Classification with Scikit-Learn

February 23, 2019

This notebook is a walkthrough of different classification approaches provided by the Scikit-Learn library.

The dataset that we will use for this example was provided by the UCI Machine Learning Repository and can be found here: Musk (Version 2) Data Set

Data Set Information:

This dataset describes a set of 102 molecules of which 39 are judged by human experts to be musks and the remaining 63 molecules are judged to be non-musks. The goal is to learn to predict whether new molecules will be musks or non-musks. However, the 166 features that describe these molecules depend upon the exact shape, or conformation, of the molecule. Because bonds can rotate, a single molecule can adopt many different shapes. To generate this data set, all the low-energy conformations of the molecules were generated to produce 6,598 conformations. Then, a feature vector was extracted that describes each conformation.
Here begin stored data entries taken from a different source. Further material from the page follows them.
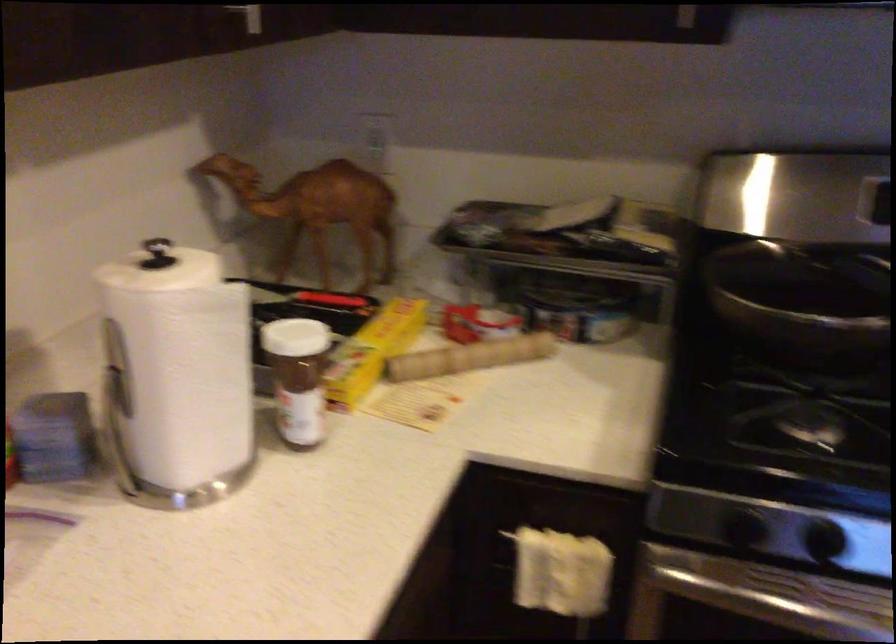 You are a GUI agent. You are given a task and a screenshot of the screen. Output one action in this format:
    pyautogui.click(x=<x>, y=<y>)
    Task: Click on the paper towel holder knob
    Image resolution: width=896 pixels, height=644 pixels.
    Given the screenshot: What is the action you would take?
    pyautogui.click(x=157, y=252)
This many-to-one relationship between feature vectors and molecules is called the “multiple instance problem”. When learning a classifier for this data, the classifier should classify a molecule as “musk” if ANY of its conformations is classified as a musk. A molecule should be classified as “non-musk” if NONE of its conformations is classified as a musk.

Notebooks

View the IPython notebook for this session on Github here

Or launch the notebook in Google Colab or MyBinder:

Google Colab
Binder

Loading data

First we will load this data from the csv file into a Pandas dataframe and get a look at it.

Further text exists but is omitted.